L’episodio, esemplare del cortocircuito esistente tra ideologia woke e fede islamica, sarebbe quasi boccaccesco se non avesse un risvolto tragico. Lo Stato tunisino, che ha accolto le imbarcazioni della Flotilla provenienti dall’Europa permettendo loro di fare scalo per quasi quindici giorni in tre porti diversi, facendole scortare dalle forze dell’ordine ed offrendo rifornimento gratuito di carburante, ha dimostrato attenzione nei confronti dei diritti umani violati dei gazawi. Tuttavia, Tunisi non riserva altrettanta attenzione verso i propri connazionali omosessuali. Sotto il presidente Saied si è intensificata la persecuzione nei loro confronti con l’applicazione dell'articolo 230 del Codice penale, una legge coloniale del 1913 che criminalizza i rapporti omosessuali e li punisce fino a tre anni di carcere.
Lo stesso Saif Ayadi, che tanto scompiglio ha portato sulla Flotilla, è stato oggetto in patria di violenze e discriminazioni. Secondo stime recenti dell’associazione Damj, di cui Ayadi è uno dei responsabili, nell’ultimo anno si è registrato un aumento dei procedimenti giudiziari per atti sessuali tra persone dello stesso sesso, contrari alla “buona morale” e alla “decenza pubblica”. In totale, nell’ultimo anno nel Paese sono stati intrapresi almeno 41 processi contro persone omosessuali e transgender, e sono state perpetrate violenze e vere e proprie torture ai loro danni.
La Tunisia non è l'unico Paese islamico in cui essere omosessuali significa rischiare la prigione, se non addirittura la vita.

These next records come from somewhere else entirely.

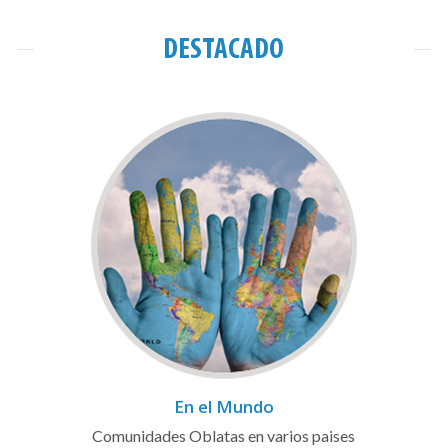
DESTACADO
En el Mundo
Comunidades Oblatas en varios paises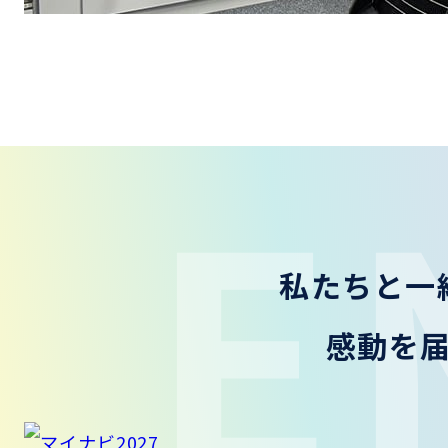
E
私たちと一
感動を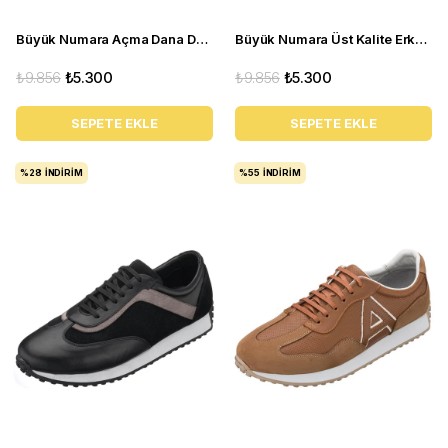
Büyük Numara Açma Dana Derisi Üst Kalite Erkek Ayakkabı - NV02 Bordo Açma
Büyük Numara Üst Kalite Erkek Klasik Ayakkabı - NV02 Siyah süet
₺9.856
₺5.300
₺9.856
₺5.300
SEPETE EKLE
SEPETE EKLE
%28
İNDIRIM
%55
İNDIRIM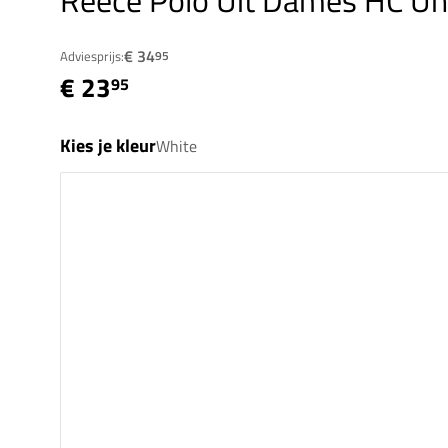
Reece Polo Uit Dames HC U
€ 34
Adviesprijs:
95
€ 23
95
Kies je kleur
White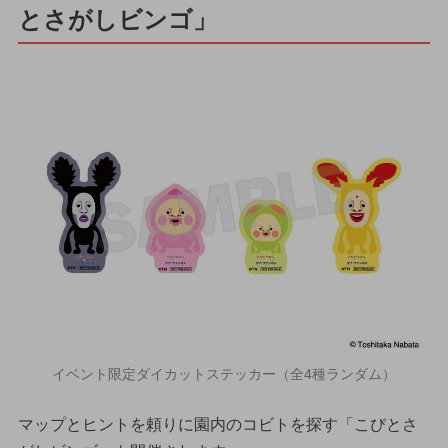
とさがしビンゴ」
イベント限定ダイカットステッカー（全4種ランダム）
マップとヒントを頼りに園内のコビトを探す「こびとさ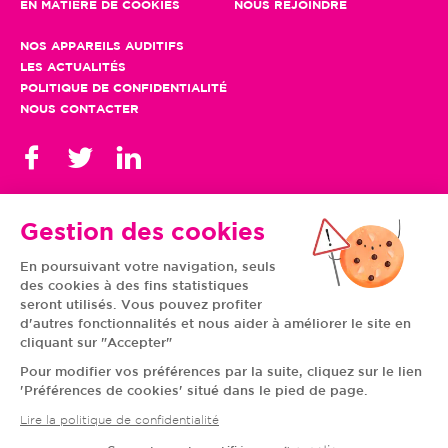
EN MATIÈRE DE COOKIES
NOUS REJOINDRE
NOS APPAREILS AUDITIFS
LES ACTUALITÉS
POLITIQUE DE CONFIDENTIALITÉ
NOUS CONTACTER
Gestion des cookies
En poursuivant votre navigation, seuls
TOUS NOS CENTRES
des cookies à des fins statistiques
AUVERGNE-RHÔNE-
CENTRE-VAL DE LOIRE
ALPES
GRAND EST
seront utilisés. Vous pouvez profiter
BOURGOGNE-
ÎLE-DE-FRANCE
d'autres fonctionnalités et nous aider à améliorer le site en
FRANCHE-COMTÉ
BRETAGNE
cliquant sur "Accepter"
HAUTS-DE-FRANCE
NOUVELLE-AQUITAINE
NORMANDIE
PAYS DE LA LOIRE
Pour modifier vos préférences par la suite, cliquez sur le lien
OCCITANIE
PROVENCE-ALPES-
'Préférences de cookies' situé dans le pied de page.
CÔTE D'AZUR
Lire la politique de confidentialité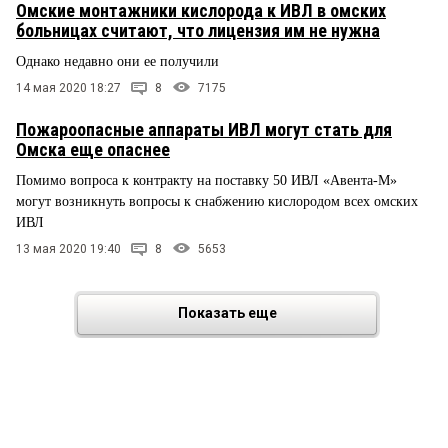
Омские монтажники кислорода к ИВЛ в омских
больницах считают, что лицензия им не нужна
Однако недавно они ее получили
14 мая 2020 18:27
8
7175
Пожароопасные аппараты ИВЛ могут стать для
Омска еще опаснее
Помимо вопроса к контракту на поставку 50 ИВЛ «Авента-М»
могут возникнуть вопросы к снабжению кислородом всех омских
ИВЛ
13 мая 2020 19:40
8
5653
Показать еще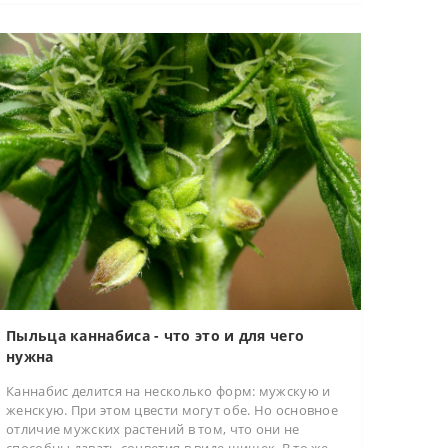
Пыльца каннабиса - что это и для чего
нужна
Каннабис делится на несколько форм: мужскую и
женскую. При этом цвести могут обе. Но основное
отличие мужских растений в том, что они не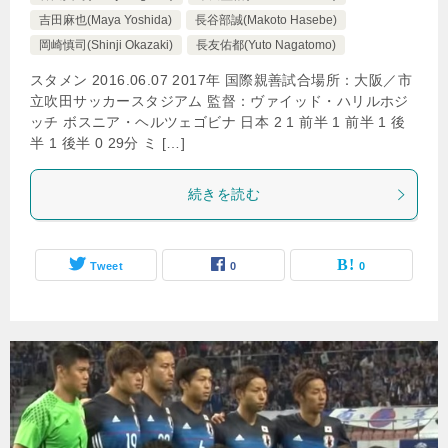
吉田麻也(Maya Yoshida)
長谷部誠(Makoto Hasebe)
岡崎慎司(Shinji Okazaki)
長友佑都(Yuto Nagatomo)
スタメン 2016.06.07 2017年 国際親善試合場所：大阪／市
立吹田サッカースタジアム 監督：ヴァイッド・ハリルホジ
ッチ ボスニア・ヘルツェゴビナ 日本 2 1 前半 1 前半 1 後
半 1 後半 0 29分 ミ […]
続きを読む
Tweet
0
0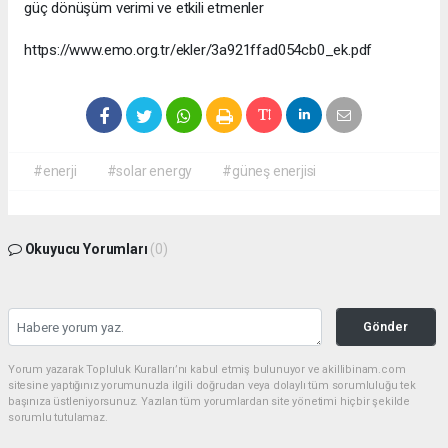
güç dönüşüm verimi ve etkili etmenler
https://www.emo.org.tr/ekler/3a921ffad054cb0_ek.pdf
#enerji
#solar energy
#güneş enerjisi
Okuyucu Yorumları
(0)
Gönder
Yorum yazarak Topluluk Kuralları’nı kabul etmiş bulunuyor ve akillibinam.com
sitesine yaptığınız yorumunuzla ilgili doğrudan veya dolaylı tüm sorumluluğu tek
başınıza üstleniyorsunuz. Yazılan tüm yorumlardan site yönetimi hiçbir şekilde
sorumlu tutulamaz.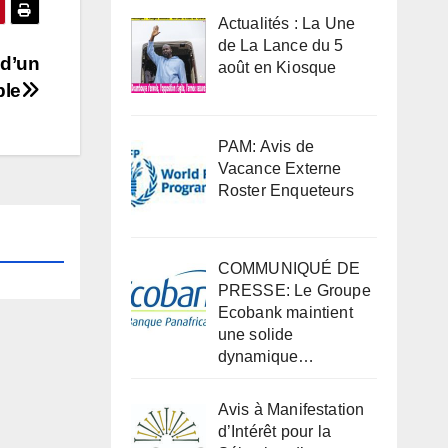
Actualités : La Une
de La Lance du 5
 d’un
août en Kiosque
le
PAM: Avis de
Vacance Externe
Roster Enqueteurs
COMMUNIQUÉ DE
PRESSE: Le Groupe
Ecobank maintient
une solide
dynamique…
Avis à Manifestation
d’Intérêt pour la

In Pakistan, dove le persone omosessuali soffrono una grave persecuzione, lo scorso 21 settembre tre donne transgender sono state uccise a colpi di arma da fuoco da alcuni soggetti non identificati che si sono in seguito dileguati.
Shabbir Shafqat, presidente del partito cristiano National Christian Party, ha denunciato pubblicamente le uccisioni, chiedendo giustizia al governo pakistano «che ha l’obbligo morale e legale di proteggere i suoi cittadini, compresi i più vulnerabili», ha dichiarato. «Siamo solidali con i transgender pakistani e continueremo a combattere per i loro diritti finchê non saranno protetti e rispettati». Non sorprende che sia il mondo cristiano a venire incontro alle terribili condizioni di vita delle minoranze in Pakistan, inclusa la minoranza cristiana stessa.